Não dá para continuar no assa e come

Quando menino, para ver Cajazeiras do alto a gente fazia piquenique no serrote do Cristo, com direito a sequilho, mariola, broa de goma, sanduíche e guaraná de Zé Pires. A cidade tinha cerca de 10 mil habitantes. A bem dizer, todos se conheciam. Havia dois colégios: o dos padres e o das freiras. A prefeitura tinha um tesoureiro e um secretário. Médicos, advogados, dentistas, farmacêuticos contavam-se nos dedos da mão. A política girava em torno de dois partidos: UDN e PSD. E de Otacílio Jurema, mais forte do que os partidos.

No palanque, todos falavam em mudança.

Pouco mais tarde, alguns privilegiados podiam voar no avião de Antônio Tomaz, que ele mesmo pilotava e consertava qualquer defeito no teco-teco. Aí chegou o Douglas da Aeronorte/Aerovias/Real, consórcio absorvido pela VARIG. Um dia, eu já estudava na Bahia, nas férias de 1963, cheguei a Cajazeiras no velho DC-3. Do alto, vi o Açude Grande, o hospital, as igrejas, o Ginásio Salesiano. A Rodoviária de Raimundo Ferreira realçava quase como a torre da catedral… Voltei para Salvador, depois de participar, ativamente, da campanha eleitoral de Raimundo, que não tinha apoio de chefe político importante. Eu fazia o guia eleitoral e discursava em palanque.

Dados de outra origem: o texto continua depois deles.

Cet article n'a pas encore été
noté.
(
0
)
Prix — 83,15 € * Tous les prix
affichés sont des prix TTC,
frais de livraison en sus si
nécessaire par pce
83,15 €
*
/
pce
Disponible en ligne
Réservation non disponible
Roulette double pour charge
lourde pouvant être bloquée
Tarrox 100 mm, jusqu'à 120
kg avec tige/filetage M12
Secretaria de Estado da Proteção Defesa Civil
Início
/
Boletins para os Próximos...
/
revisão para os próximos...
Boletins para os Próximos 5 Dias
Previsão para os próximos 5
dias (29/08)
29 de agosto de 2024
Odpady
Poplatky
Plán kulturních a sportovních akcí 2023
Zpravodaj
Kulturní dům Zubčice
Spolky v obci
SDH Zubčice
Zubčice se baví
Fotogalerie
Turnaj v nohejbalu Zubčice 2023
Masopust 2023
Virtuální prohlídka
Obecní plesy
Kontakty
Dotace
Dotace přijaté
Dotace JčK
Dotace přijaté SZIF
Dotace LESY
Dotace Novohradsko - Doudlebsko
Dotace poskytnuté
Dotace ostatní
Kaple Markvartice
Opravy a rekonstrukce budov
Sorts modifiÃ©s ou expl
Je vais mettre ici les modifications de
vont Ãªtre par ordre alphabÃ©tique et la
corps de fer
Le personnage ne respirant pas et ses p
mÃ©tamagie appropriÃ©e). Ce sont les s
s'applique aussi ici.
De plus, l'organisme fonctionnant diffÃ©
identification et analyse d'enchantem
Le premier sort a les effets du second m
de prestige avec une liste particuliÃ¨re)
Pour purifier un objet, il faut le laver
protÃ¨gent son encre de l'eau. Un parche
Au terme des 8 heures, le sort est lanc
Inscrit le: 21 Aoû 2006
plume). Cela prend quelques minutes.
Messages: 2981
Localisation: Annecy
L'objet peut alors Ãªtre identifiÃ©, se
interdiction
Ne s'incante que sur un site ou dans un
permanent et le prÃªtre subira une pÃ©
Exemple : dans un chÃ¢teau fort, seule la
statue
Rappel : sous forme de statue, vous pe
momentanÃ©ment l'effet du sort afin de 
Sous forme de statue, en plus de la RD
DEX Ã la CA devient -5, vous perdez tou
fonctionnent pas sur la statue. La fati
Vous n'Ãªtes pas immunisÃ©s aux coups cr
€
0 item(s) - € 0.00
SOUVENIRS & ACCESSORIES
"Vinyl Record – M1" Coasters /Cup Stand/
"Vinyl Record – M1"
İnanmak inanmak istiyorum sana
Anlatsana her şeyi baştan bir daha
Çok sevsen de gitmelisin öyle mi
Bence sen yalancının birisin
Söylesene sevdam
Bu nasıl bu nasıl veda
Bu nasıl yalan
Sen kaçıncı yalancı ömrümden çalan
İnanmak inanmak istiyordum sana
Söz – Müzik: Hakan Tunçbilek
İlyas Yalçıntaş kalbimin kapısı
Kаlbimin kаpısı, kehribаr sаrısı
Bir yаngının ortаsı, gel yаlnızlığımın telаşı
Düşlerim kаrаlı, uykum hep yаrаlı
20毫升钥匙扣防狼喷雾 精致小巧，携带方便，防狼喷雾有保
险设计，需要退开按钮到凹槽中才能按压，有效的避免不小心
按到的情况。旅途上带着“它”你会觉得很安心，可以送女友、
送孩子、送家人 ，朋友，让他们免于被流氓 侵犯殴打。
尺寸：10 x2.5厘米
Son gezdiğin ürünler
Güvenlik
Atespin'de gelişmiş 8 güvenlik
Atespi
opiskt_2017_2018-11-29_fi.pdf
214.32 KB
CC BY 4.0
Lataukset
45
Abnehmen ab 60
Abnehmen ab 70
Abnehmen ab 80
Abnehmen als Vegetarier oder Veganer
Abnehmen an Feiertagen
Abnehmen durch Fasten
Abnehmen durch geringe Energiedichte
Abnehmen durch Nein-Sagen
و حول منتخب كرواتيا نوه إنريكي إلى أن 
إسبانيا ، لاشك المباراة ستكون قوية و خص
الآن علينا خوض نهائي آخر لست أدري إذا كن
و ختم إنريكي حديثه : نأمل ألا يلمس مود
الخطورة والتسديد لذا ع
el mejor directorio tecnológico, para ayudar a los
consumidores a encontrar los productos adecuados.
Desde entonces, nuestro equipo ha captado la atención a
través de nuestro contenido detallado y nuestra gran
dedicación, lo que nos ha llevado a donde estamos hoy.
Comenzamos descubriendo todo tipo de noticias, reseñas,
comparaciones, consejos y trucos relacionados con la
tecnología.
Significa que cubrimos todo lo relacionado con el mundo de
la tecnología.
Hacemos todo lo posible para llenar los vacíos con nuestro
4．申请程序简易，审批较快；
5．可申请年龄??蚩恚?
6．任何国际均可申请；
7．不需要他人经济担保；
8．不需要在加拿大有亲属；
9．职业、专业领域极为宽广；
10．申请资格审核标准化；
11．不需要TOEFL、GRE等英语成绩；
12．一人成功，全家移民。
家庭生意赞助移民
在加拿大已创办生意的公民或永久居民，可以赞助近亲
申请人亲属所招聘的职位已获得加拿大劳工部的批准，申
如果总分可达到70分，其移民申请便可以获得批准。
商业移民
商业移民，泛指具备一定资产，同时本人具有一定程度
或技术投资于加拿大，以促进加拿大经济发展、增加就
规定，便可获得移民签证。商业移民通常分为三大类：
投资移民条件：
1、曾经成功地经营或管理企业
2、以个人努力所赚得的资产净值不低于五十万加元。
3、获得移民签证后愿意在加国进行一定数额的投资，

Em agosto passado vi Cajazeiras de cima.

Impressiona a expansão urbana para todos os lados. Edifícios espalhados, o Perpetão, os hospitais, o campus da UFCG, o Santa Maria, a Católica, o IFB, a FASF, além das igrejas. De retorno ao Recife, pergunto à jovem mãe, sentada a meu lado com sua filhinha de colo, você mora em Cajazeiras? Com a cabeça diz sim.

Ah, é daí mesmo?

– Não, não… sou do Recife.

Então é professora universitária, arrisco.

– Não. Trabalho em órgão federal, passei no concurso e fui nomeada para Aurora.

Mas seu marido é de Cajazeiras…

– Também não… cearense, trabalha em Ipaumirim, fala com um sorriso largo. 

Oxente… por que vieram morar em Cajazeiras?

– A cidade é maior, tem quase tudo. Mais conforto… eu viajava de avião até Juazeiro… agora melhorou.

Cajazeiras mudou. Menos a forma de fazer política.

O descaso com o futuro do município é enorme! Administra-se no improviso, enquanto graves problemas estruturais se acumulam para explodir lá na frente. Um assa e come, com a mesma sem-cerimônia do discurso da mudança. Desunem-se. Depois se unem. Sempre foi assim. Mas, em torno de quê? Antes era perdoável. Hoje não. Não dá para continuar no assa e come do passado.